- - Thursday, December 9, 2004

As the Iron Curtain across Europe rusted away more than a decade ago, Jim Donley’s job took him to the Czech Republic.

At that time, Mr. Donley observed, the typical Czech mentality regarding cars was similar to the Cuban mentality of today about automobiles — do whatever it takes to keep your car operational. Consequently, a plethora of vintage cars populated the Czech streets, many of them drab little sedans.

Occasionally, Mr. Donley would spot an old Skoda Felicia convertible. The flashy convertibles always stood out in any crowd of automobiles. He was attracted to the flared fenders above the front wheels reminiscent of 1953/1954 Plymouth front fenders.

“What an awesome car,” thought Mr. Donley whenever he saw one on the road. He learned that “Skoda” translates into English as “pity.” He located a Czech talented in all things automotive and explained that he wanted a 1960 Skoda Felicia convertible restored to like-new condition.

“Would that be possible?” he asked.

Of course. Not to worry was the confident response.

Two antique Skoda were acquired and merged to make one complete car. The 1.1-liter, 50-horsepower, four-cylinder engine was overhauled and the four-speed manual transmission was rebuilt as well. “You don’t win any drag races in this car,” Mr. Donley says.

The shift pattern is the familiar “H” pattern, but with first gear at the upper right and fourth gear at the lower left. Reverse is to the far left and then back toward the rear of the car.

Behind the wraparound windshield nestled in its stainless-steel frame is the dashboard covered in textured black leather.

The same fabric that covers the front bucket seats and the rear bench seat is also used on the side panels and door panels as well as the blank plate that fills the rectangular space on the dashboard where an optional radio would be located.

None of the seats has a headrest but the door panels have convenient storage pockets.

On the dashboard to the left of the black two-spoke steering wheel with its 360-degree black horn ring is the ignition switch.

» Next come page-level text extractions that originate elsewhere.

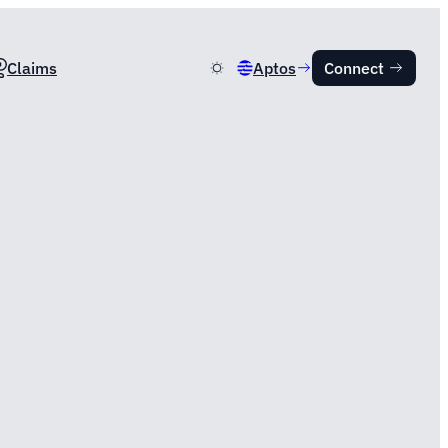
Claims
Aptos
Connect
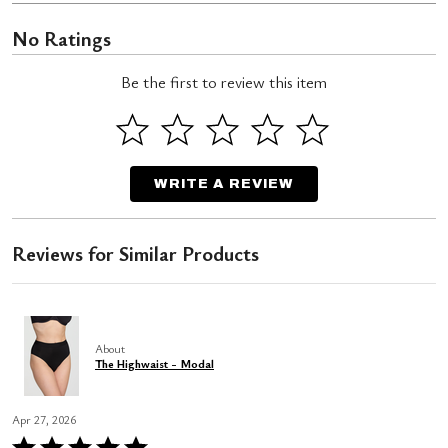
No Ratings
Be the first to review this item
WRITE A REVIEW
Reviews for Similar Products
About
The Highwaist - Modal
Apr 27, 2026
Rated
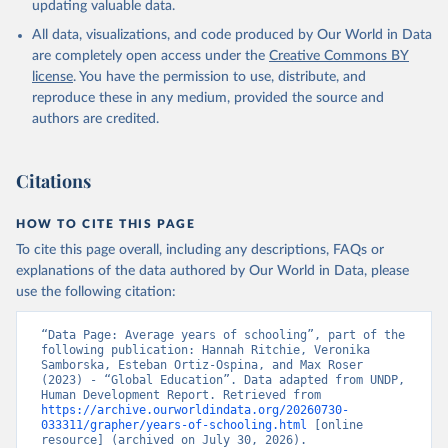
updating valuable data.
All data, visualizations, and code produced by Our World in Data
are completely open access under the
Creative Commons BY
license
. You have the permission to use, distribute, and
reproduce these in any medium, provided the source and
authors are credited.
Citations
HOW TO CITE THIS PAGE
To cite this page overall, including any descriptions, FAQs or
explanations of the data authored by Our World in Data, please
use the following citation:
“Data Page: Average years of schooling”, part of the 
following publication: Hannah Ritchie, Veronika 
Samborska, Esteban Ortiz-Ospina, and Max Roser 
(2023) - “Global Education”. Data adapted from UNDP, 
Human Development Report. Retrieved from 
https://archive.ourworldindata.org/20260730-
033311/grapher/years-of-schooling.html
 [online 
resource] (archived on July 30, 2026).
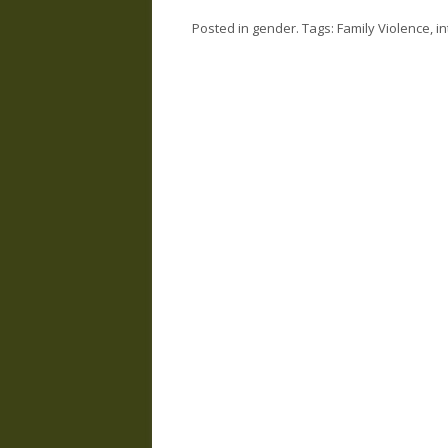
Posted in
gender
. Tags:
Family Violence
,
i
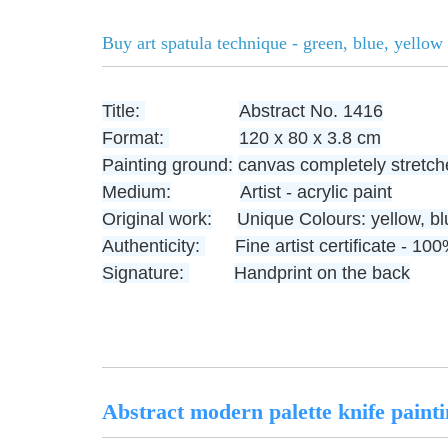
Buy art spatula technique - green, blue, yellow 
Title:
Abstract No. 1416
Format:
120 x 80 x 3.8 cm
Painting ground:
canvas completely stretch
Medium:
Artist - acrylic paint
Original work:
Unique
Colours: yellow, b
Authenticity:
Fine artist certificate - 1
Signature:
Handprint on the back
Abstract modern palette knife painti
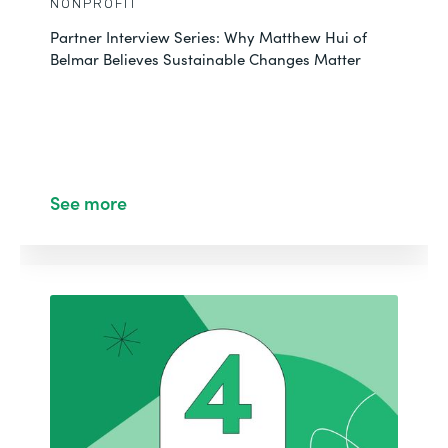
NONPROFIT
Partner Interview Series: Why Matthew Hui of
Belmar Believes Sustainable Changes Matter
See more
CUSTOMER STORY
NONPROFIT
Centralizing Data Management with Salesforce
See More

It’s next to a lever protruding from the dashboard that operates the turn signals, up for left and down for right.

All of the instrumentation is clustered in front of the driver around the 140-kilometer speedometer, which translates to a top speed of about 85 mph.

Mr. Donley doubts that he could ever push the chrome-plated accelerator far enough to achieve such a speed.

On the side of the car at the right end of the rear seat is a metal ring dangling by a wire. A sharp tug of the ring releases the door covering the gas cap on the right rear fender.

Opening the left door exposes the door jamb on which is cleverly hidden a lever that opens the trunk lid. Once the trunk is open, the spare tire can be seen in its space on the floor and what appears to be a 6.5-gallon gasoline can mounted on the inside of the right rear fender.

Under the engine hood at the other end of the almost 13-foot-long Skoda is an Autopal brass radiator.

On a structural cross member at the top of the radiator is a small pulley around which is a wire. Following the wire down to the bottom of the radiator, we find it is attached to a window-shadelike affair that can be raised by pulling on the other end, which is at the driver’s fingertips inside the cockpit. In the cold winter this apparatus helps maintain the engine temperature.

Crowning the small engine are two chrome-plated air cleaners, each feeding a single carburetor. Attached to the firewall is a brake-fluid reservoir made of glass.

The manually operated convertible top is raised or lowered with a small amount of effort. A black boot secured by 15 snaps covers the top when it is lowered.The 45-year-old Skoda features independent rear suspension which, Mr. Donley says, “makes it a great-riding car for its age.”

He left the country before the car was completed, but returned a year or so later. He says the finished car looked better than when it left the Kvasing factory in Mlada Boleslav in 1960.In the spring of 2001 the car was trucked to Amsterdam and then shipped to Baltimore. Mr. Donley rented a truck on which to transport his Skoda home to Bethesda. He wanted to check the steering and brakes before trusting it on the highway.

His only surprise was finding the starting operation a challenge. He now attributes that to inexperience.

On the occasional fair-weather day Mr. Donley, CIO of Acterna in Germantown, will drive his convertible to work.

“I love going out in that car,” he says. He is easy to identify. He’s the one in the red car with mudflaps labeled “SKODA.”